2. Unstable relationships characterized by over idealization and devaluation
Parents and friends can alternate between being best parent/friend in the world and then vilified. This all-or-nothing or black-and-white thinking is called "splitting" and is a fundamental trait of BPD.
When they get hospitalized, these adolescents can divide staff into "good" and "bad" and cause chaos on the unit. Staff has to be careful not to be too comfortable with being assigned as "good" or "bad" because these designations can change quickly and easily.
3. An unstable sense-of self
This criterion is harder to define in adolescents with BPD because adolescence is a time of defining identity. However, BPD adolescents have an enduring sense of self-loathing, which is a core symptom of BPD.
Some patients are like chameleons, adapting to whatever group of friends or trend is current. Flexibility is a helpful trait, but in our BPD kids it is because they have little sense of who they are.
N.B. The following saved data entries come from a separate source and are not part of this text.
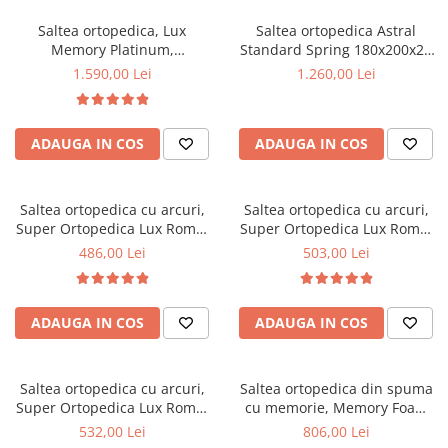
Saltea ortopedica, Lux
Saltea ortopedica Astral
Memory Platinum,
Standard Spring 180x200x25
160x200x30cm, fermitate tare,
cm, arcuri Bonell, husa
1.590,00 Lei
1.260,00 Lei
cu plasa de arcuri, memory
detasabila tricot,
foam 2,5 cm, husa matlasata,
hipoalergenica, fermitate tare
sistem de aerisire perimetral,
ADAUGA IN COS
ADAUGA IN COS
greutate maxima sustinuta
120 kg/utilizator, Saltex
Saltea ortopedica cu arcuri,
Saltea ortopedica cu arcuri,
Super Ortopedica Lux Roma,
Super Ortopedica Lux Roma,
70x190x23cm, fermitate tare,
70x200x23cm, fermitate tare,
486,00 Lei
503,00 Lei
plasa arcuri tip Bonell, fata
plasa arcuri tip Bonell, fata
vara-iarna, sistem aerisire
vara-iarna, sistem aerisire
perimetral, Saltex
perimetral, Saltex
ADAUGA IN COS
ADAUGA IN COS
Saltea ortopedica cu arcuri,
Saltea ortopedica din spuma
Super Ortopedica Lux Roma,
cu memorie, Memory Foam
80x190x23cm, fermitate tare,
Paris, 80x190x23cm, fermitate
532,00 Lei
806,00 Lei
plasa arcuri tip Bonell, fata
tare, spuma poliuretanica,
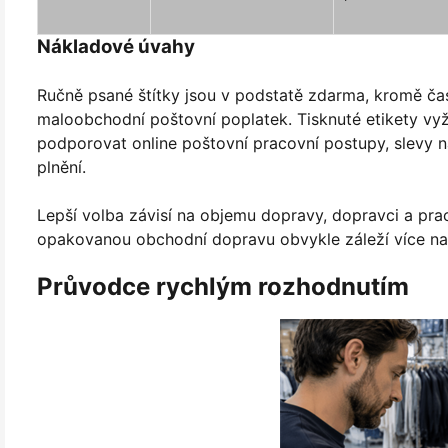
Nákladové úvahy
Ručně psané štítky jsou v podstatě zdarma, kromě č
maloobchodní poštovní poplatek. Tisknuté etikety vyža
podporovat online poštovní pracovní postupy, slevy n
plnění.
Lepší volba závisí na objemu dopravy, dopravci a pra
opakovanou obchodní dopravu obvykle záleží více na ú
Průvodce rychlým rozhodnutím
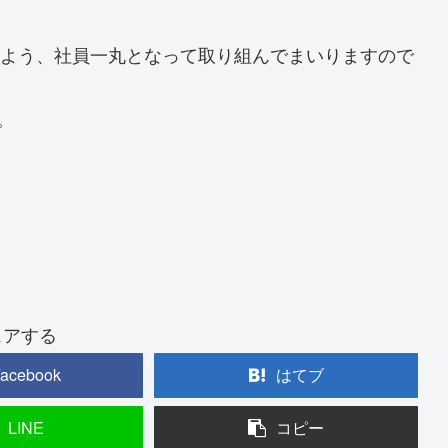
るよう、社員一丸となって取り組んでまいりますので
。
ェアする
acebook
はてブ
LINE
コピー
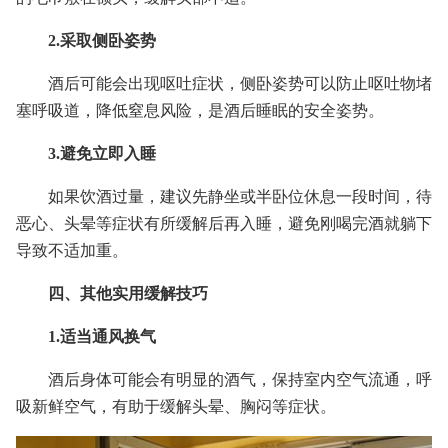
2.采取侧卧姿势
酒后可能会出现呕吐症状，侧卧姿势可以防止呕吐物堵
塞呼吸道，降低窒息风险，是酒后睡眠的安全姿势。
3.避免立即入睡
如果饮酒过量，建议先静坐或半卧位休息一段时间，待
恶心、头晕等症状有所缓解后再入睡，避免刚喝完酒就躺下
导致不适加重。
四、其他实用缓解技巧
1.适当通风换气
酒后身体可能会有明显的酒气，保持室内空气流通，呼
吸新鲜空气，有助于缓解头晕、胸闷等症状。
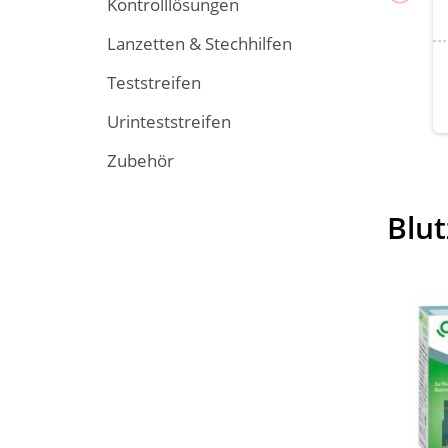
Kontrolllösungen
Lanzetten & Stechhilfen
Teststreifen
Urinteststreifen
Zubehör
Blut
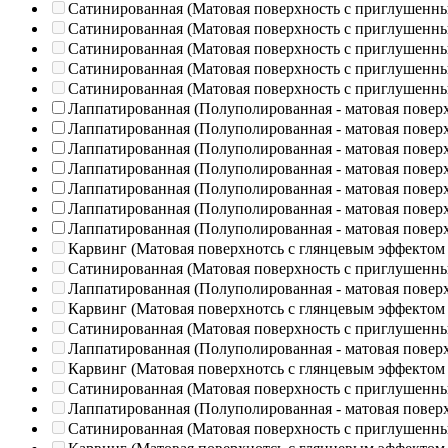
Сатинированная (Матовая поверхность с приглушенн
Сатинированная (Матовая поверхность с приглушенн
Сатинированная (Матовая поверхность с приглушенн
Сатинированная (Матовая поверхность с приглушенн
Сатинированная (Матовая поверхность с приглушенн
Лаппатированная (Полуполированная - матовая повер
Лаппатированная (Полуполированная - матовая повер
Лаппатированная (Полуполированная - матовая повер
Лаппатированная (Полуполированная - матовая повер
Лаппатированная (Полуполированная - матовая повер
Лаппатированная (Полуполированная - матовая повер
Лаппатированная (Полуполированная - матовая повер
Карвинг (Матовая поверхнотсь с глянцевым эффектом
Сатинированная (Матовая поверхность с приглушенн
Лаппатированная (Полуполированная - матовая повер
Карвинг (Матовая поверхнотсь с глянцевым эффектом
Сатинированная (Матовая поверхность с приглушенн
Лаппатированная (Полуполированная - матовая повер
Карвинг (Матовая поверхнотсь с глянцевым эффектом
Сатинированная (Матовая поверхность с приглушенн
Лаппатированная (Полуполированная - матовая повер
Сатинированная (Матовая поверхность с приглушенн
Similarly, there is a sense of what one of one of my young patients recently described as being "porous." She readily (but painfully) takes on the positive or negative emotions of people around her.
4. Dangerous Impulsivity
This includes indiscriminate and dangerous sex, drug abuse, eating disorders, and running away from home. These "pain management" behaviors are often used to regulate emotions. However older adolescents take risks with driving and spending similar to adults. At times, dangerous behaviors are mediated through the Internet, (for example meeting strangers on-line for sex or drugs).